### WORK TO BE COMPLETED
Return the lines of the data below in which the string "that" occurs.

### DATA SHOWN
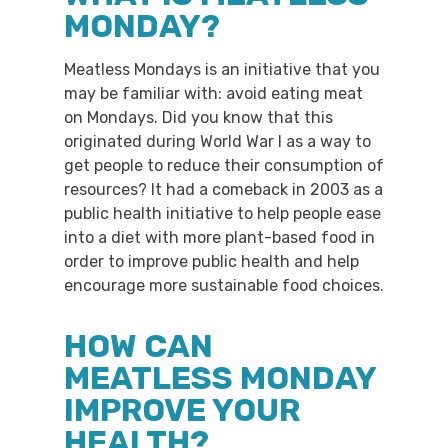
MONDAY?
Meatless Mondays is an initiative that you
may be familiar with: avoid eating meat
on Mondays. Did you know that this
originated during World War I as a way to
get people to reduce their consumption of
resources? It had a comeback in 2003 as a
public health initiative to help people ease
into a diet with more plant-based food in
order to improve public health and help
encourage more sustainable food choices.
HOW CAN
MEATLESS MONDAY
IMPROVE YOUR
HEALTH?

### EXPECTED ANSWER
Meatless Mondays is an initiative that you
on Mondays. Did you know that this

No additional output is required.